Critics are calling the film the Finnish answer to Before Sunrise – the indie US movie franchise by Richard Linklater with Julie Delpy and Ethan Hawke having a serendipitous love affair on a European train journey. Does he feel comfortable with the Linklater comparison? “I love those films, I don’t mind at all!,” he says, laughing. “The biggest thing I got from them was the idea that nothing can happen and it’s still interesting. But the more obvious influence was Lost in Translation.” This is Sofia Coppola’s movie about characters played by Bill Murray and Scarlett Johansson in Tokyo, finding a connection in their loneliness. “You feel so happy for them, but at the same time you really hope they don’t have sex.”

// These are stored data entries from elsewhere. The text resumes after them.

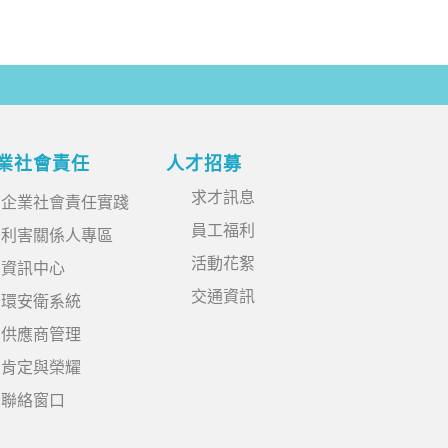
業社會責任
人才招募
求才訊息
企業社會責任實踐
員工福利
利害關係人專區
活動花絮
資訊中心
交通資訊
環安衛系統
供應商管理
肯定與榮耀
聯絡窗口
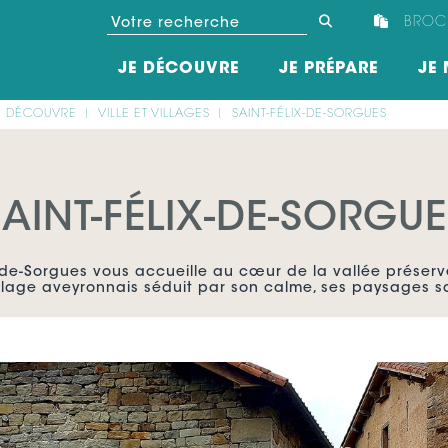
BROC
JE DÉCOUVRE
JE PRÉPARE
JE 
E DÉCOUVRE
VILLE ET VILLAGES
SAINT-FÉLIX-DE-SORGUES
SAINT-FÉLIX-DE-SORGUE
-de-Sorgues vous accueille au cœur de la vallée préserv
illage aveyronnais séduit par son calme, ses paysages s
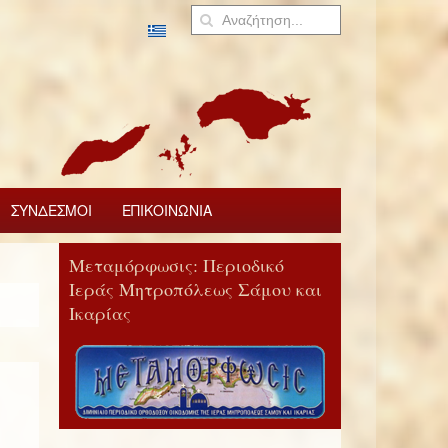
ΣΥΝΔΕΣΜΟΙ
ΕΠΙΚΟΙΝΩΝΙΑ
Μεταμόρφωσις: Περιοδικό
Ιεράς Μητροπόλεως Σάμου και
Ικαρίας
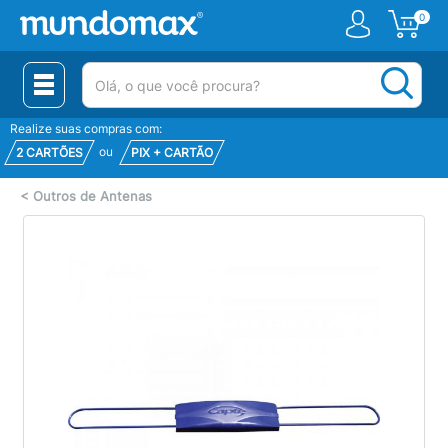
0
(pesquisar)
Realize suas compras com:
ou
2 CARTÕES
PIX + CARTÃO
<
Outros de Antenas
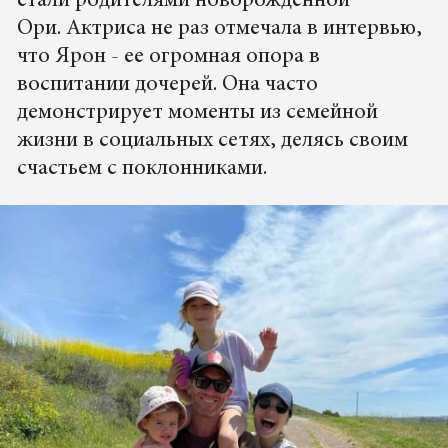
стали родителями новорожденной
Ори. Актриса не раз отмечала в интервью,
что Ярон - ее огромная опора в
воспитании дочерей. Она часто
демонстрирует моменты из семейной
жизни в социальных сетях, делясь своим
счастьем с поклонниками.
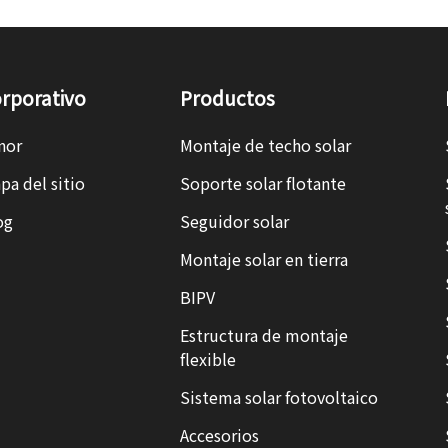
rporativo
Productos
nor
Montaje de techo solar
pa del sitio
Soporte solar flotante
og
Seguidor solar
Montaje solar en tierra
BIPV
Estructura de montaje
flexible
Sistema solar fotovoltaico
Accesorios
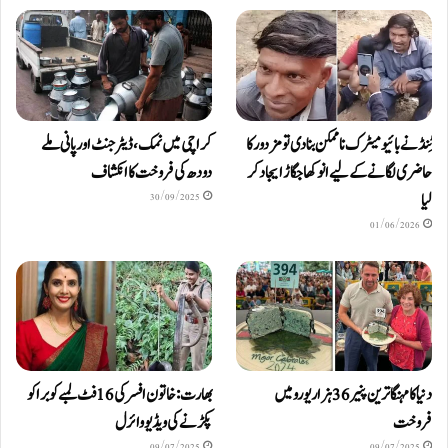
ٹِنڈ نے بائیومیٹرک ناممکن بنا دی تو مزدور کا
کراچی میں نمک، ڈیٹرجنٹ اور پانی ملے
حاضری لگانے کے لیے انوکھا جگاڑ ایجاد کر
دودھ کی فروخت کا انکشاف
لیا
30/09/2025
01/06/2026
دنیا کا مہنگا ترین پنیر 36 ہزار یورو میں
بھارت: خاتون افسر کی 16 فٹ لمبے کوبرا کو
فروخت
پکڑنے کی ویڈیو وائرل
09/07/2025
09/07/2025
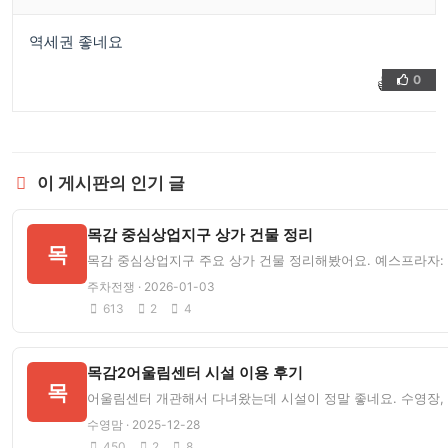
역세권 좋네요
0
👍
❤️
이 게시판의 인기 글
목감 중심상업지구 상가 건물 정리
목
목감 중심상업지구 주요 상가 건물 정리해봤어요. 예스프라자: 목감
주차전쟁 · 2026-01-03
613
2
4
목감2어울림센터 시설 이용 후기
목
어울림센터 개관해서 다녀왔는데 시설이 정말 좋네요. 수영장, 
수영맘 · 2025-12-28
450
2
8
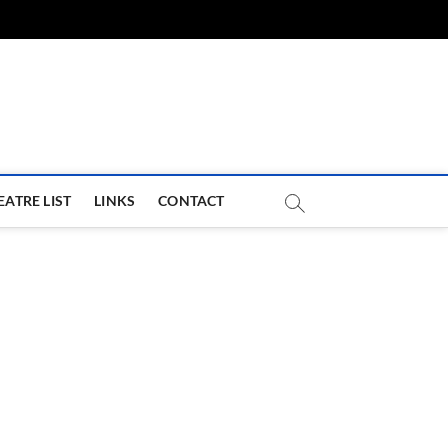
com
EATRE LIST
LINKS
CONTACT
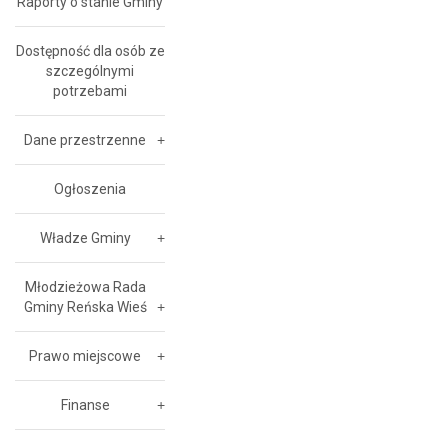
Raporty o stanie Gminy
Dostępność dla osób ze
szczególnymi
potrzebami
Dane przestrzenne
Ogłoszenia
Władze Gminy
Młodzieżowa Rada
Gminy Reńska Wieś
Prawo miejscowe
Finanse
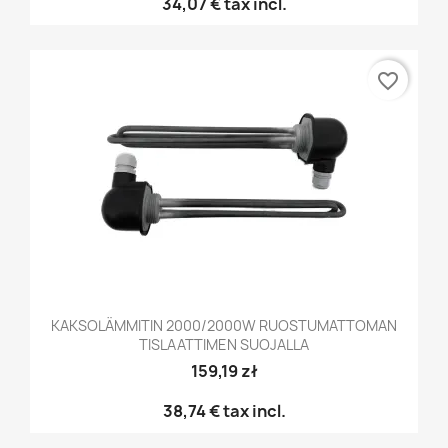
34,07 €
tax incl.
favorite_border
KAKSOLÄMMITIN 2000/2000W RUOSTUMATTOMAN
TISLAATTIMEN SUOJALLA
159,19 zł
38,74 €
tax incl.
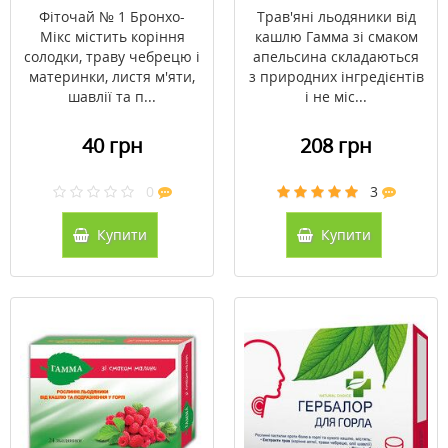
апельсин №24
Фіточай № 1 Бронхо-
Трав'яні льодяники від
Мікс містить коріння
кашлю Гамма зі смаком
солодки, траву чебрецю і
апельсина складаються
материнки, листя м'яти,
з природних інгредієнтів
шавлії та п...
і не міс...
40 грн
208 грн
0
3
Купити
Купити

Before Compartment No 6, Kuosmanen made a rather amazing boxing-movie-slash-romantic comedy based on a true story: The Happiest Day in the Life of Olli Mäki, shown at the Cannes film festival. Mäki was a Finnish boxer who in 1962 electrified the country by getting a shot at the world featherweight title, fighting on home turf against visiting American champ Davey Moore. He was horribly beaten, but it was the happiest day of his life because he had found love.

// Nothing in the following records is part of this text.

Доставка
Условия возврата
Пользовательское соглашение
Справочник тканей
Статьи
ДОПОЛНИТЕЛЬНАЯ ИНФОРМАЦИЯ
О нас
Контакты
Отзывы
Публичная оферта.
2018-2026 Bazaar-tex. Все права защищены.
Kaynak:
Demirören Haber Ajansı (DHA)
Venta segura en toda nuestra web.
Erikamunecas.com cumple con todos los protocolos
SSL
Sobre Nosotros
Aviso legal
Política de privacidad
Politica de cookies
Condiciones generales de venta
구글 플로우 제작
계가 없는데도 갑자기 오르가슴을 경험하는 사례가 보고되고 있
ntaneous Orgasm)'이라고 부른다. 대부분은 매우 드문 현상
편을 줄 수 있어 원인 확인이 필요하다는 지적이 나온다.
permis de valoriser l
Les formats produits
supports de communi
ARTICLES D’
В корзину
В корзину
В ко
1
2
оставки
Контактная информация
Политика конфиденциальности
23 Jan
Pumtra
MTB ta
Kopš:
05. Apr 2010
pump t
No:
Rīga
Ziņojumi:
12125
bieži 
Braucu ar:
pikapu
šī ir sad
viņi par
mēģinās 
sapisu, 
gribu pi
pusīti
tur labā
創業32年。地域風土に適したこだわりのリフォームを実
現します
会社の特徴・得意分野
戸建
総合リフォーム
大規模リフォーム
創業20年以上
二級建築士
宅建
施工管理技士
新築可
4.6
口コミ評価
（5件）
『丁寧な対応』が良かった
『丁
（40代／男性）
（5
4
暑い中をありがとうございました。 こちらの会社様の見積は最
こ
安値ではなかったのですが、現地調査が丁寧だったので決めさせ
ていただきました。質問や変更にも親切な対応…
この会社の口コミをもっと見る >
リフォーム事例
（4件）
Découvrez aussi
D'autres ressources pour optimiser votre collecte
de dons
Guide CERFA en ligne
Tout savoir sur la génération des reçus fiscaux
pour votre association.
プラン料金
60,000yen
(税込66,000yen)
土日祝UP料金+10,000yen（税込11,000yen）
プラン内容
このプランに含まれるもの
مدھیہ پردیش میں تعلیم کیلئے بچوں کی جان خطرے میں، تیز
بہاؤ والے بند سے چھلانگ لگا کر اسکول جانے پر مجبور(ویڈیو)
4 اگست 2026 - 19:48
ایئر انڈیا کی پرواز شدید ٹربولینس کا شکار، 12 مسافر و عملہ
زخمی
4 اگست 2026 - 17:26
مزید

“Mäki was an allegory of the situation I was going through,” Kuosmanen says cheerfully, explaining that he felt just like the Finnish underdog, trying to impress everyone in the brutal boxing ring of Cannes’s cinematic reputation and going up against the best in the world. But he has been a recurrent winner at Cannes, getting a prize in the Cinéfondation section for an early short film and most recently the Grand Prix for Compartment No 6 in 2021. Climbing the red carpet steps was a scary moment: “You feel like you don’t belong there, because this is for the stars. But then you realise that this is all just real life, and the red carpet is such a small part of it.”

‘Kuosmanen’s debut film The Happiest Day in the Life of Olli Mäki.
‘Mäki was an allegory of the situation I was going through’ … Kuosmanen’s debut film The Happiest Day in the Life of Olli Mäki Photograph: Publicity image

Both of his movies are about Finland going up against the big powers, I suggest. In one, the US, in the other Russia. He nods: “Finland is always very aware of what people in the world are thinking about Finland. We are not part of Scandinavia – we are always the dumb little brother to them. Maybe in Finland, you are always trying to be bigger than you are.”

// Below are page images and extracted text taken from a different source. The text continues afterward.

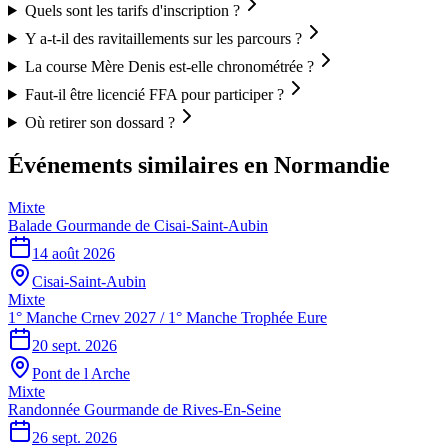
Quels sont les tarifs d'inscription ?
Y a-t-il des ravitaillements sur les parcours ?
La course Mère Denis est-elle chronométrée ?
Faut-il être licencié FFA pour participer ?
Où retirer son dossard ?
Événements similaires
en Normandie
Mixte
Balade Gourmande de Cisai-Saint-Aubin
14 août 2026
Cisai-Saint-Aubin
Mixte
1° Manche Crnev 2027 / 1° Manche Trophée Eure
20 sept. 2026
Pont de l Arche
Mixte
Randonnée Gourmande de Rives-En-Seine
26 sept. 2026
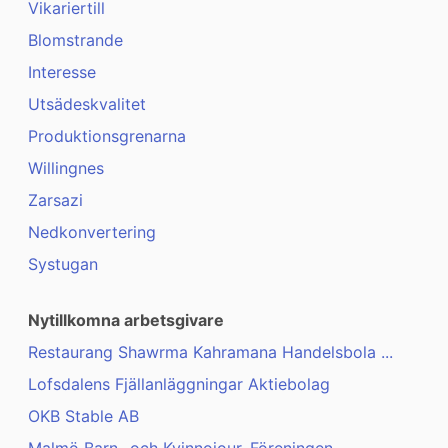
Vikariertill
Blomstrande
Interesse
Utsädeskvalitet
Produktionsgrenarna
Willingnes
Zarsazi
Nedkonvertering
Systugan
Nytillkomna arbetsgivare
Restaurang Shawrma Kahramana Handelsbola ...
Lofsdalens Fjällanläggningar Aktiebolag
OKB Stable AB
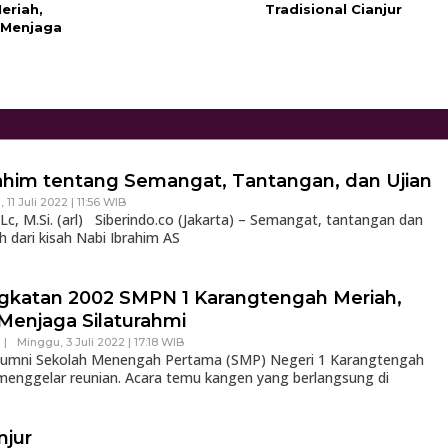
eriah,
Tradisional Cianjur
 Menjaga
ahim tentang Semangat, Tantangan, dan Ujian
, 11 Juli 2022 | 11:56 WIB
c, M.Si. (arl) Siberindo.co (Jakarta) – Semangat, tantangan dan
 dari kisah Nabi Ibrahim AS
gkatan 2002 SMPN 1 Karangtengah Meriah,
 Menjaga Silaturahmi
|
Minggu, 3 Juli 2022 | 17:18 WIB
 Alumni Sekolah Menengah Pertama (SMP) Negeri 1 Karangtengah
menggelar reunian. Acara temu kangen yang berlangsung di
njur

In the end, they are both love stories. Is he a romantic? “I’m romantic and I’m nostalgic. Both things I would prefer to say I’m not. But I’ve learned to accept it.” Now he is working on another romantic drama from Finnish history: a story about the feminist author Minna Canth.

Kuosmanen tells me that he has come to the movies after a long creative journey in which he has worked in TV, theatre and even opera, but in the end these are for him subordinate to cinema. “Film is much more serious. I’m worried that I may love it too much!”

• Compartment No 6 is out in the UK on 8 April.